**Required action**
Search the records for "Textures". Report every line where it occurs.

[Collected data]
....
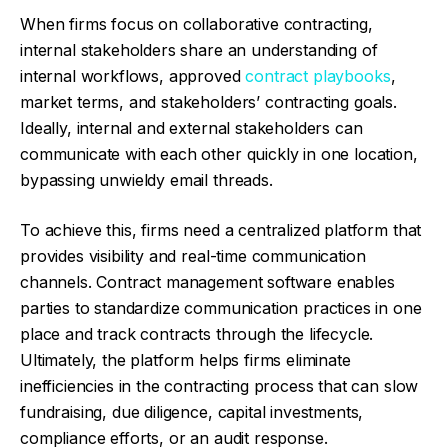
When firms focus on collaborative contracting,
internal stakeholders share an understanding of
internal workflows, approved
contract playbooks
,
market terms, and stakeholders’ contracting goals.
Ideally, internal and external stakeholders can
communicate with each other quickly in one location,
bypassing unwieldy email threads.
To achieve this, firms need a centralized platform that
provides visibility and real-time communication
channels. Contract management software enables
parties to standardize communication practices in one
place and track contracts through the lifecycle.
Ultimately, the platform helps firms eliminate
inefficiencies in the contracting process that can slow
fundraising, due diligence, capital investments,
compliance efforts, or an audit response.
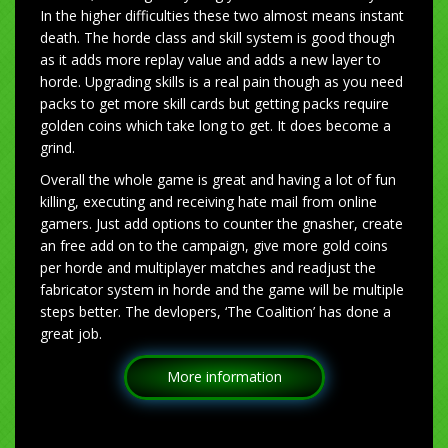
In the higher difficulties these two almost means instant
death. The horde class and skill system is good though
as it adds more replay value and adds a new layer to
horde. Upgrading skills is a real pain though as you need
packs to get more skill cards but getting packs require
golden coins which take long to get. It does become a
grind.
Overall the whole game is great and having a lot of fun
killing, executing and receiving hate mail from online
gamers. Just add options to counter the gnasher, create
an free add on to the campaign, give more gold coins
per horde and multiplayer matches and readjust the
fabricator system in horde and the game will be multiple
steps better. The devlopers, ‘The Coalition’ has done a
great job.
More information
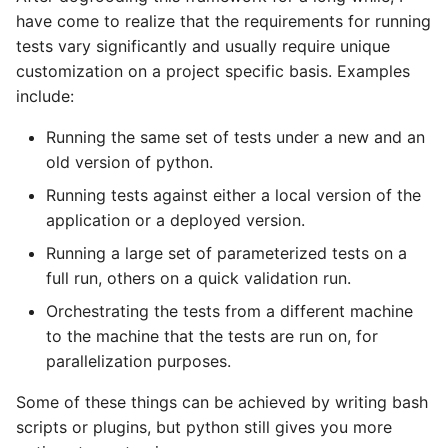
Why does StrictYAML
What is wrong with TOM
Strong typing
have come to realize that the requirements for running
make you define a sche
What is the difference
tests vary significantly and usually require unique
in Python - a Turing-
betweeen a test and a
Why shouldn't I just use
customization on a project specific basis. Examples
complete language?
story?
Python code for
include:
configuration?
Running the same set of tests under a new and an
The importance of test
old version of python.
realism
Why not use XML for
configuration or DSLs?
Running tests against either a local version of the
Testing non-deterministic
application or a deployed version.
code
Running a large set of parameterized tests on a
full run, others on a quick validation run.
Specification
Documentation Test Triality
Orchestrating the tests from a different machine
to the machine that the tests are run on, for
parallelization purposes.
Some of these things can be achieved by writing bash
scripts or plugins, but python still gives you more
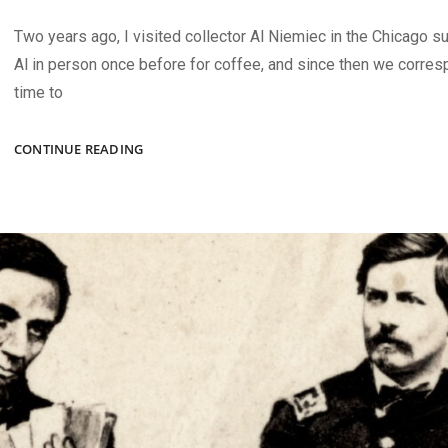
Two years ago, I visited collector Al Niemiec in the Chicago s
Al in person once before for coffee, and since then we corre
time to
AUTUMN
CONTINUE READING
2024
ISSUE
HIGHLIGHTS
....
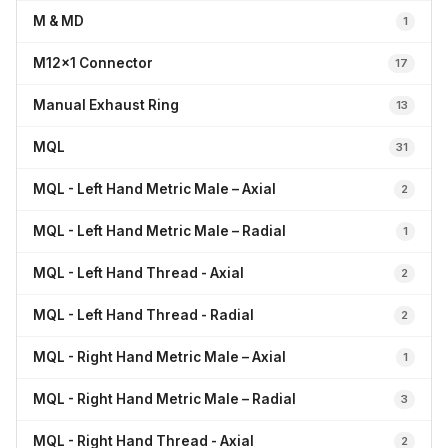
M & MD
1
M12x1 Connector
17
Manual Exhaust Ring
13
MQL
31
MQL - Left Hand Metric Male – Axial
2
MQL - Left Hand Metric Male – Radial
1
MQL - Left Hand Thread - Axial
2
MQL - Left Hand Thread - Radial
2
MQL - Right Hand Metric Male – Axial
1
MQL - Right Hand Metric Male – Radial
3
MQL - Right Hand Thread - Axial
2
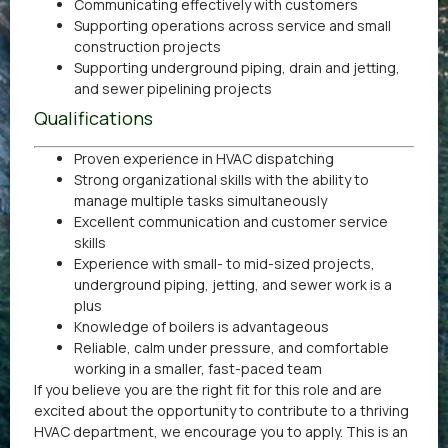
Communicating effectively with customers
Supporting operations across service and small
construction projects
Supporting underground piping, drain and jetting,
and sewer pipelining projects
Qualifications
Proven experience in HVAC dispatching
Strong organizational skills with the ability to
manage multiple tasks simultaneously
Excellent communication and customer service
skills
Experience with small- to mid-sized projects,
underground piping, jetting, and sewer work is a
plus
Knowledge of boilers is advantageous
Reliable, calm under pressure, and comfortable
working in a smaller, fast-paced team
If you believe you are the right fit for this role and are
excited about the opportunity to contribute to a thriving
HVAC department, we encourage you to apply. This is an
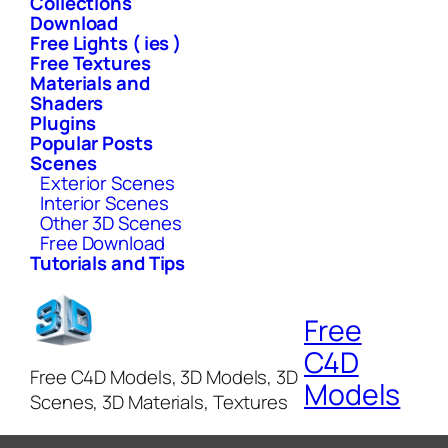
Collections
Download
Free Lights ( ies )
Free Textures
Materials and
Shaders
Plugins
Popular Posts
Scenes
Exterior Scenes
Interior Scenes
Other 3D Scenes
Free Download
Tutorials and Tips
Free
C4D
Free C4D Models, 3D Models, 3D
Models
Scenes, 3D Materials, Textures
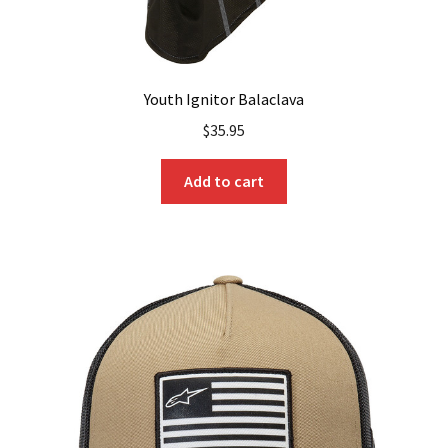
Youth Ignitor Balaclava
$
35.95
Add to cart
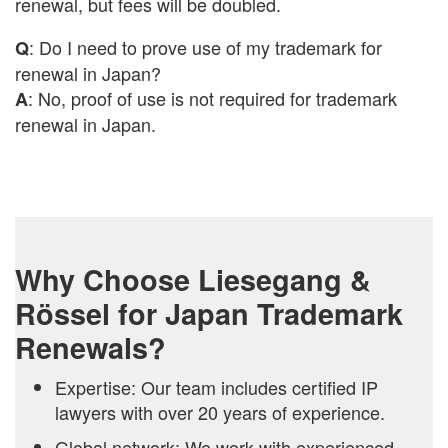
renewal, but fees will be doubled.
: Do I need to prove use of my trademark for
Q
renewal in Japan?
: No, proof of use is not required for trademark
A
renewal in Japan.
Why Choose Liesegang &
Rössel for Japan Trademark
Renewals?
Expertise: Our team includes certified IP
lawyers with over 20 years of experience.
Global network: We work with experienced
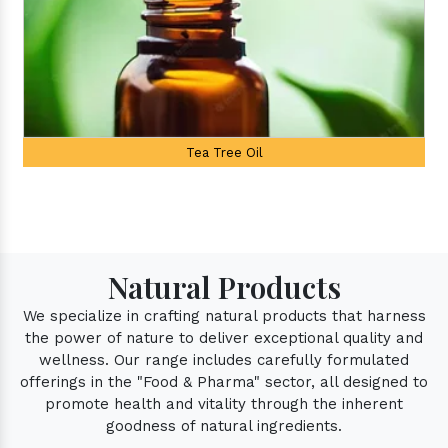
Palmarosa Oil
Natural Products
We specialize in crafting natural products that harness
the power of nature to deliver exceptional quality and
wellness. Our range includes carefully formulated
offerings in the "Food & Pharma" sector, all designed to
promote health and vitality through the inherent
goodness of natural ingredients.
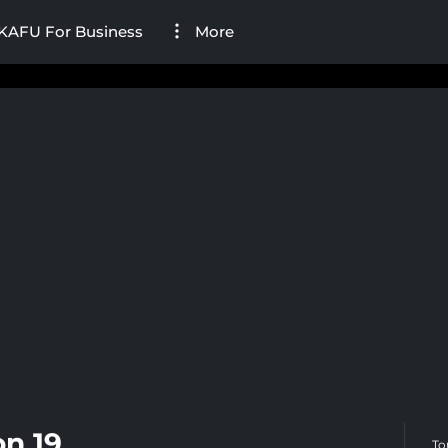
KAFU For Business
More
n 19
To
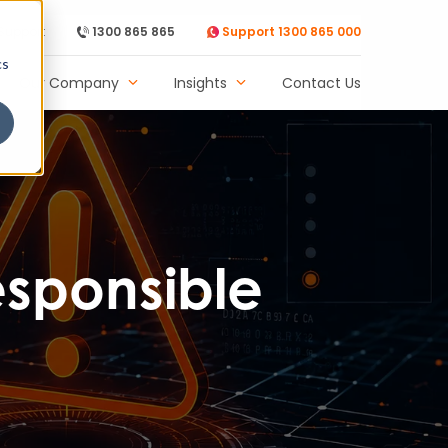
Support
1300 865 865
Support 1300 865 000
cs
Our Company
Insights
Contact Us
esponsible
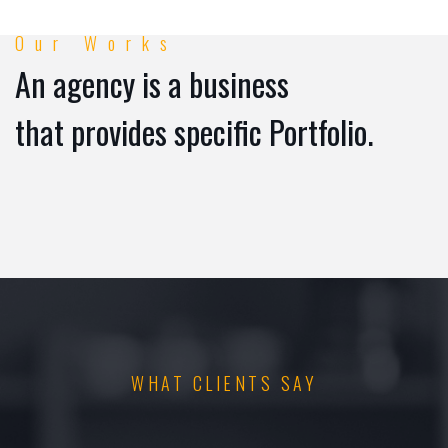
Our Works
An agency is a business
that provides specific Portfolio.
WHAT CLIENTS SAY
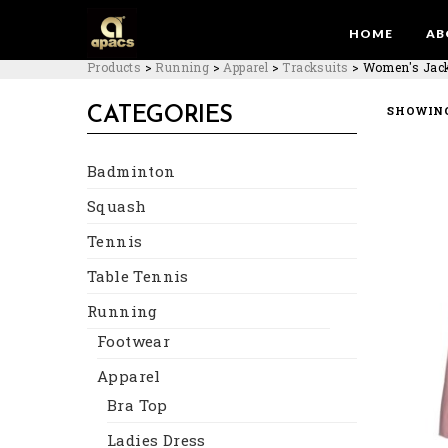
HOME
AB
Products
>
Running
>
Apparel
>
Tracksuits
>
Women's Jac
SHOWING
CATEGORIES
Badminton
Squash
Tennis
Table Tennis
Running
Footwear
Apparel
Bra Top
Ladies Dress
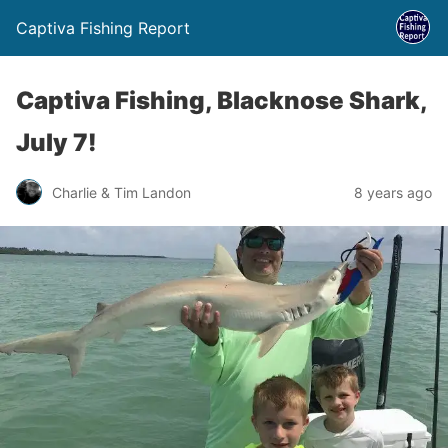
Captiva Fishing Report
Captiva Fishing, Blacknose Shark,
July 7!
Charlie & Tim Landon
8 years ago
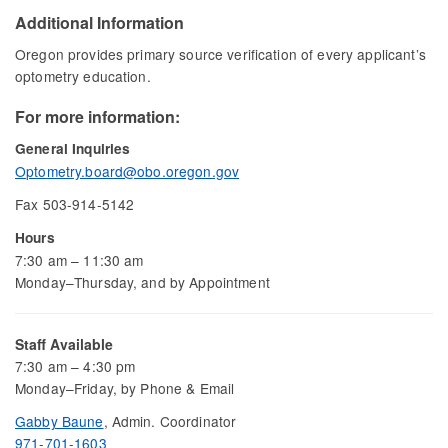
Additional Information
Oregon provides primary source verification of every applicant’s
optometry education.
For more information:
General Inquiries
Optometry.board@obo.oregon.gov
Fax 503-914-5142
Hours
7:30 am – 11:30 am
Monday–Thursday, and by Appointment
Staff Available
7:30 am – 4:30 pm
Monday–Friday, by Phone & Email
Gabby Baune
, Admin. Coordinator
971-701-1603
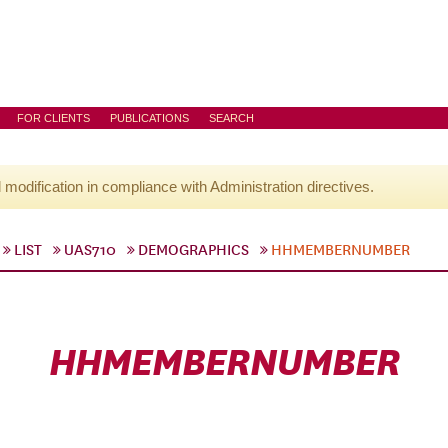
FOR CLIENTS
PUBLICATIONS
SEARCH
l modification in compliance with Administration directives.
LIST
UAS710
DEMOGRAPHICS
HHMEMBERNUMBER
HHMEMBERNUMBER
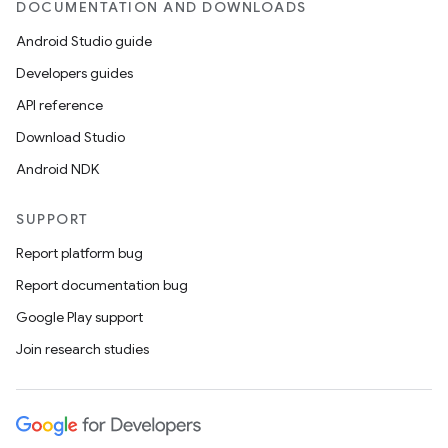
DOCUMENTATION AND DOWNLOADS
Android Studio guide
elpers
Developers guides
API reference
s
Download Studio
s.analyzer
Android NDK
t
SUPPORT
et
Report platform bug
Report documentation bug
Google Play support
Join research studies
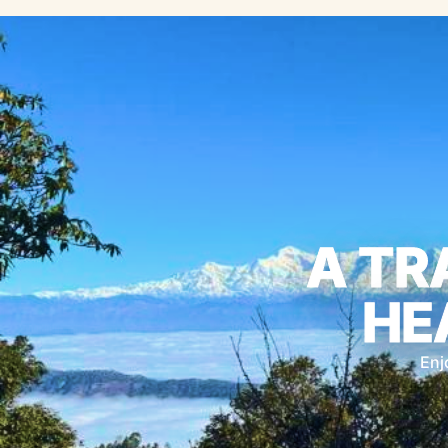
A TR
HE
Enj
....
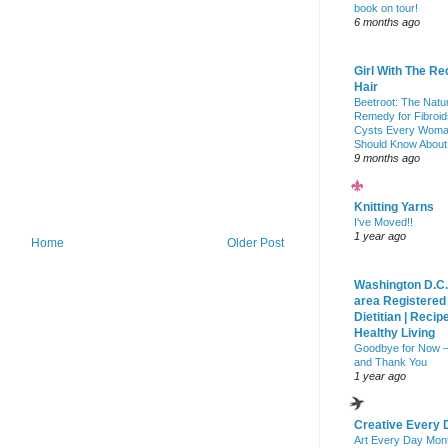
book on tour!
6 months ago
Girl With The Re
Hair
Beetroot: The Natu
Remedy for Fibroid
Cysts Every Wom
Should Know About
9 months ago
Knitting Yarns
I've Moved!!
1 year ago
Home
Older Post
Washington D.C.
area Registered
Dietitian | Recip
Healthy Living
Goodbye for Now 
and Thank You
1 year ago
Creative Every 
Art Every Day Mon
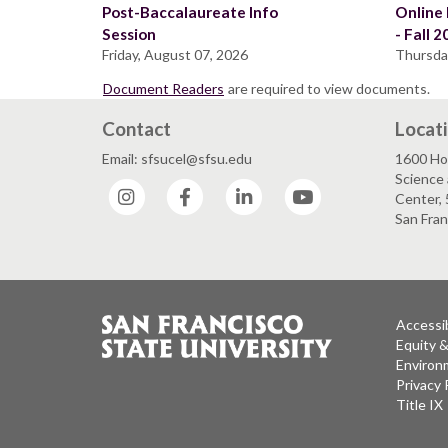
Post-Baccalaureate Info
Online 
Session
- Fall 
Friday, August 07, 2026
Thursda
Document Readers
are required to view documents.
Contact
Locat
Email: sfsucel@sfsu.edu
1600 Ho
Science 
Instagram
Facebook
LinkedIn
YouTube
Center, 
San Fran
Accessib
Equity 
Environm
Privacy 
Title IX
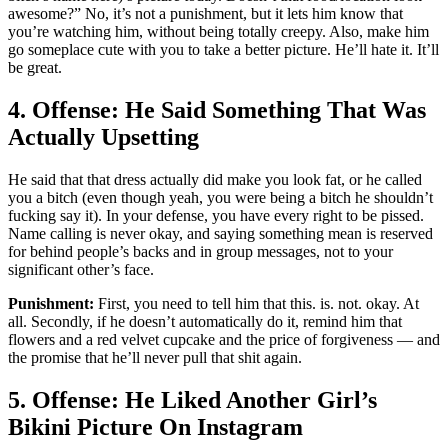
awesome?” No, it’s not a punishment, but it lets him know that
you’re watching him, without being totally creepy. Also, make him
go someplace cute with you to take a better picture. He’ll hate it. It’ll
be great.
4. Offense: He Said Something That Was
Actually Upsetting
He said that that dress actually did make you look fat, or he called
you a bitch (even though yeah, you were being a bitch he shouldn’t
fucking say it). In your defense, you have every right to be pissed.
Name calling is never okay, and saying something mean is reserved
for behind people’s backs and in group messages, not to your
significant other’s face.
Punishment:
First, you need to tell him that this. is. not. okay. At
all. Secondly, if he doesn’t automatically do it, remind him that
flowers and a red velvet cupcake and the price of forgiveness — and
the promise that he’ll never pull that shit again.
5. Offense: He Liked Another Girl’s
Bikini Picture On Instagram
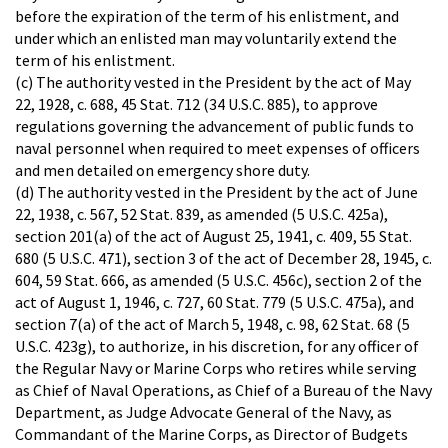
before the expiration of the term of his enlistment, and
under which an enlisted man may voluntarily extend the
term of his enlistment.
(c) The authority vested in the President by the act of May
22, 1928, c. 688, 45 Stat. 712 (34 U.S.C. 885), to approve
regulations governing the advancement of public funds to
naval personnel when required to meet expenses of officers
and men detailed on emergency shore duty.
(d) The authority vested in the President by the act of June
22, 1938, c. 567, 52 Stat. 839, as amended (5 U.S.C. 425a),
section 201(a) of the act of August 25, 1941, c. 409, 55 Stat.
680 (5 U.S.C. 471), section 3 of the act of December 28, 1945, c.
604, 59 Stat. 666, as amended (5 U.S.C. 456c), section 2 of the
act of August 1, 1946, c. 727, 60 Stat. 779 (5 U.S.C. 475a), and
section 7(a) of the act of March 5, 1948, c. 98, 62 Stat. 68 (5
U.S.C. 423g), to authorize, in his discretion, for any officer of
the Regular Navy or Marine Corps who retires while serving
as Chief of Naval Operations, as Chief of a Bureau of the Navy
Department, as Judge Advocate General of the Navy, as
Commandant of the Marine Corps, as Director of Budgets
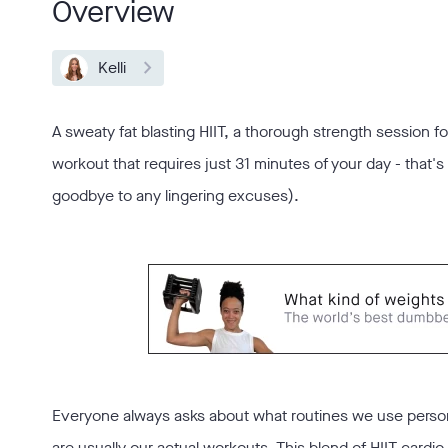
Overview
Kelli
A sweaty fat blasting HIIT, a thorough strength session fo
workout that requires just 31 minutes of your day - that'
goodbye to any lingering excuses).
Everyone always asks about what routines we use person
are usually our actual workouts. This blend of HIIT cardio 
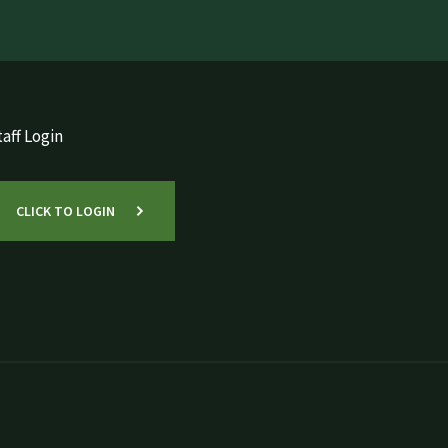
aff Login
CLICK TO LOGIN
....
**Written response**
Free Textures
Scenes, 3D Materials, Textures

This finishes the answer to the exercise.